*** Block opens ***

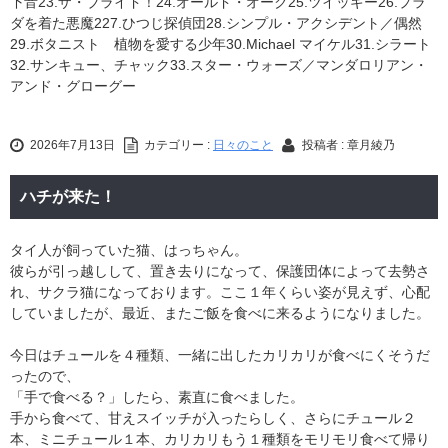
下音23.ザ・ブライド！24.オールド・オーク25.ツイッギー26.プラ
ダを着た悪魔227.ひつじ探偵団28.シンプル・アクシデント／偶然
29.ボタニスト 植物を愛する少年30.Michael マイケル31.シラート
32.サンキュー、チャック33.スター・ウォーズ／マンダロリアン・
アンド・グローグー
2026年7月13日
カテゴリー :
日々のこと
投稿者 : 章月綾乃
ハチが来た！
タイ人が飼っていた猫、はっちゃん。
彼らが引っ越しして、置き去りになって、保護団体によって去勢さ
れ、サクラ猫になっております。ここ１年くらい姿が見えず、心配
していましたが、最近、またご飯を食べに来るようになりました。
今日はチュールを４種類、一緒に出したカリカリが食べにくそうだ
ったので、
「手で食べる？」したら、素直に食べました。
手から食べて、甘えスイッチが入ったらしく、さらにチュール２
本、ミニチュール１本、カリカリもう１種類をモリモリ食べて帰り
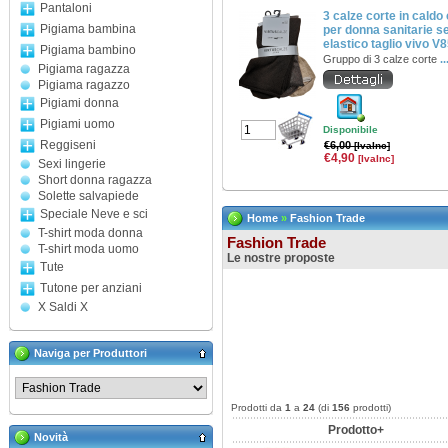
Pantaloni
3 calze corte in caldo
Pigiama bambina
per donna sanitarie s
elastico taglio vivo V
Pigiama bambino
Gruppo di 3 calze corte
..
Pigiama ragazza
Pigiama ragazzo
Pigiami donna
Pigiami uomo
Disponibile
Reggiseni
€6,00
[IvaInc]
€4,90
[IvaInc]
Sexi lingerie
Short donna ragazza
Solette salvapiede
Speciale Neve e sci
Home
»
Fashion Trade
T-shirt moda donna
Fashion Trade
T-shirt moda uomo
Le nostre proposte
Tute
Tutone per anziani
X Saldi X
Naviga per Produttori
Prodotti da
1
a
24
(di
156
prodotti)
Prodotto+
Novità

*** Block closes ***

_TASK:_
Using the listing above, state the count of lines that include "Pigiama" and nothing else.

_TASK SOLUTION:_
4